THE PHYSICAL LAYOUT FOR WORK
Designate a set work zone for the working parent. If you have no choice but to do some work in the children’s zone, brainstorm a signal: e.g. sticking a picture to your chair, a funny hat on your head, a soft toy in a special spot that all signal ‘parent working time, children playing time’. If there is more than one adult available it is better to have the work space with the door shut and as far away from the zone of the children as possible.
‘Out of sight, out of mind’ works best for their brains. In the work room set up everything the working parent might need for a stretch of time. Snack food, drinks, a kettle, perhaps a toaster…or even a mini fridge if that is possible! It is critical that you avoid going in and out of the bubble where the children are with their other parent or caregiver.
THE POCKETS OF THE DAY
Create a strong rhythm to the day with pockets signalling what activities are happening when. This immediately meets so many needs that the children become more settled, and therefore more responsive. (see my earlier article ‘At Home with the Kids’).
WHO’S ON KIDS?
If you are ‘at work’ stay in the work zone! Make it crystal clear when the working parent is ‘on the kids’ or ‘off the kids’ and not available. Do not ‘swan’ in and out! Invite the children to help make a sign for the workplace door that signals ‘parent working’. This engages the children in the set-up. You could also use objects, pictures or signs in the children’s zone that indicate which parent is ‘on duty’.

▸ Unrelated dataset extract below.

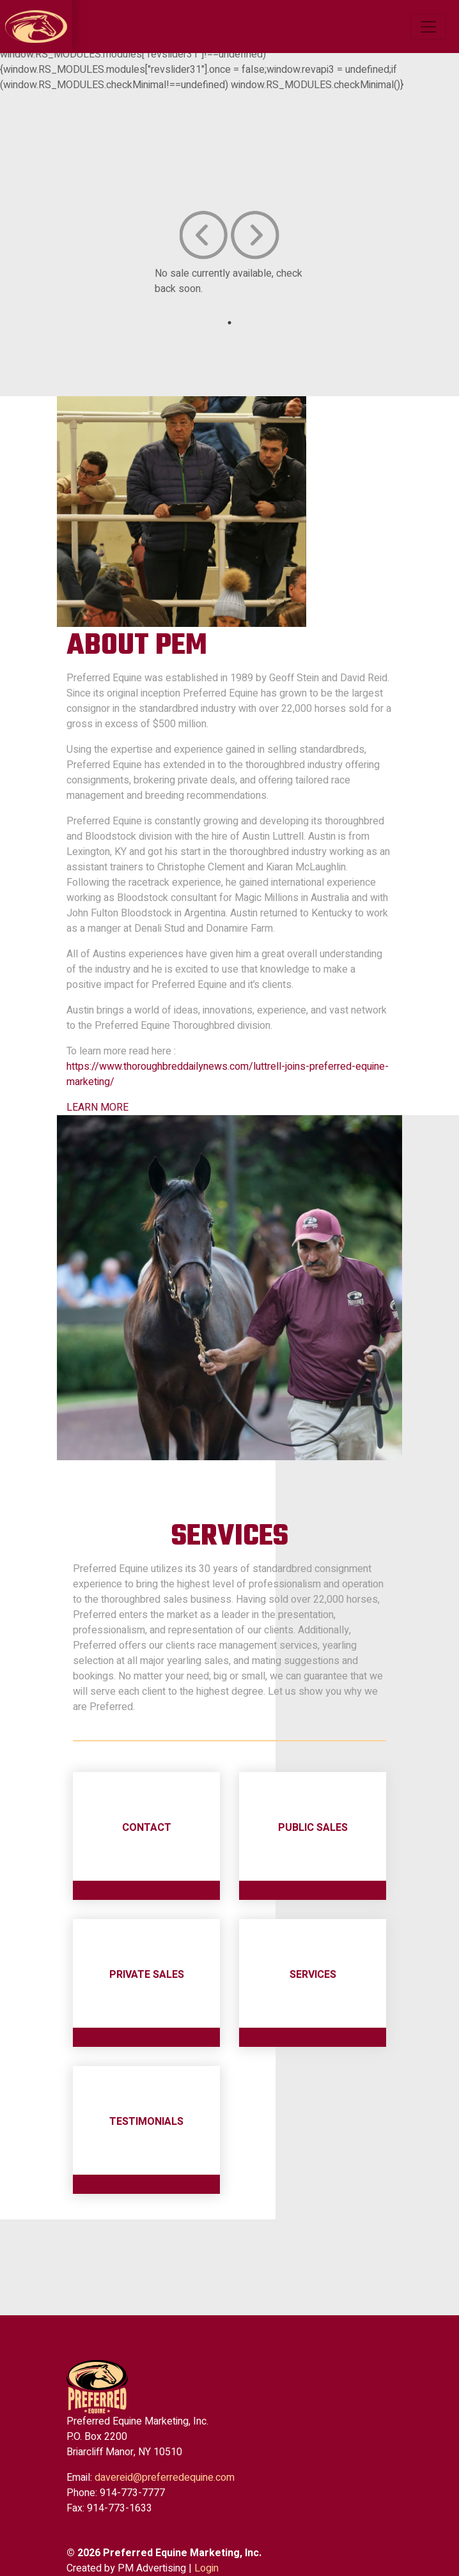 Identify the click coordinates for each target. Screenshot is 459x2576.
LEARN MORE (97, 1107)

‘THROW THE BALL’: make set time periods for the working parent to be ‘at work’. Use timers if necessary to signal the start and end of a period. Honour the timers. If you know that work might drag on and you might be late to return to the children’s zone then don’t make promises. Simply extend the period that you are always at work. Children do best when the rhythm holds.
ONLY ONE CAPTAIN
One of the greatest risks of working from home is when the working parent (B) comes into the children’s zone and interferes with the parenting of the other parent (A) who ‘is on the kids’. This is infuriating for parent A at least and disastrous at most. The parents then clash over management. Alternatively parent A may be often calling to parent B to come to the rescue. The children will play all these scenarios to their advantage. They soon record that if they resist parent A long or loud enough then parent B will come back in. In all cases the children’s behaviour is not positively met and worked through by parent A. Parent A is likely to become disempowered in the eyes of the children and the negative behaviour will escalate. Parent B should be right ‘off the scene’ and not available unless it is a true emergency. This clarity settles the children and helps them to relax into the care of parent A.

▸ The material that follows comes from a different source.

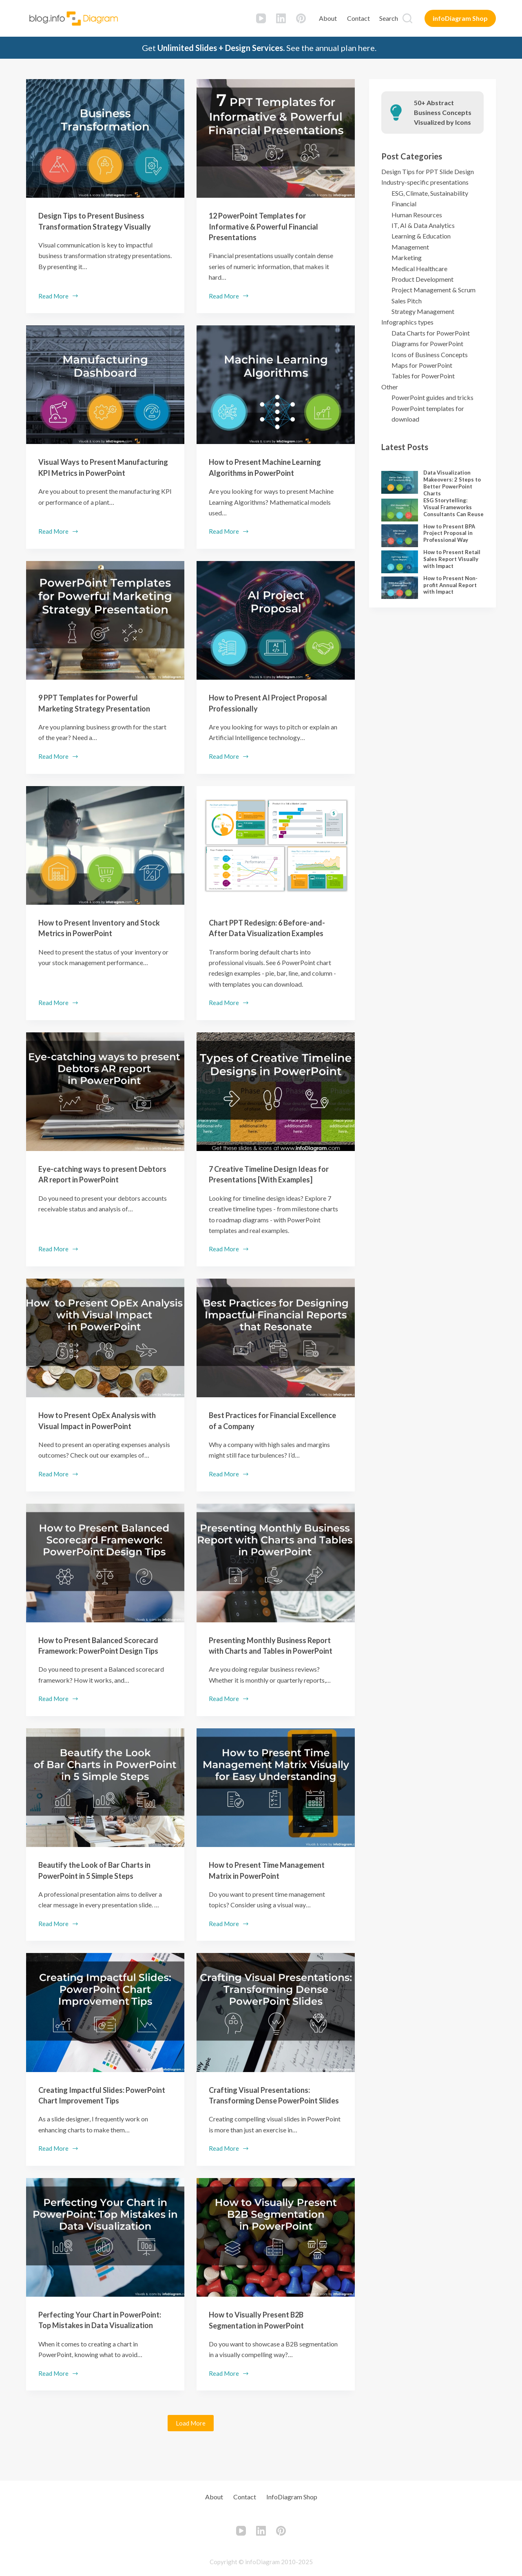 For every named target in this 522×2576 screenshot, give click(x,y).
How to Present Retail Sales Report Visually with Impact (451, 559)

This same rule of thumb applies when 2 parents are together in the children’s zone at non-work times. Try to be clear which of you is the Captain at any given time. Let that Captain call the shots and run the show. When trouble erupts between parent A and the children, then parent B needs to support parent A or walk. The children’s ‘doggies’ cannot handle 2 masters. Children thrive and blossom on the calm, clear signals of their environment and the people in it.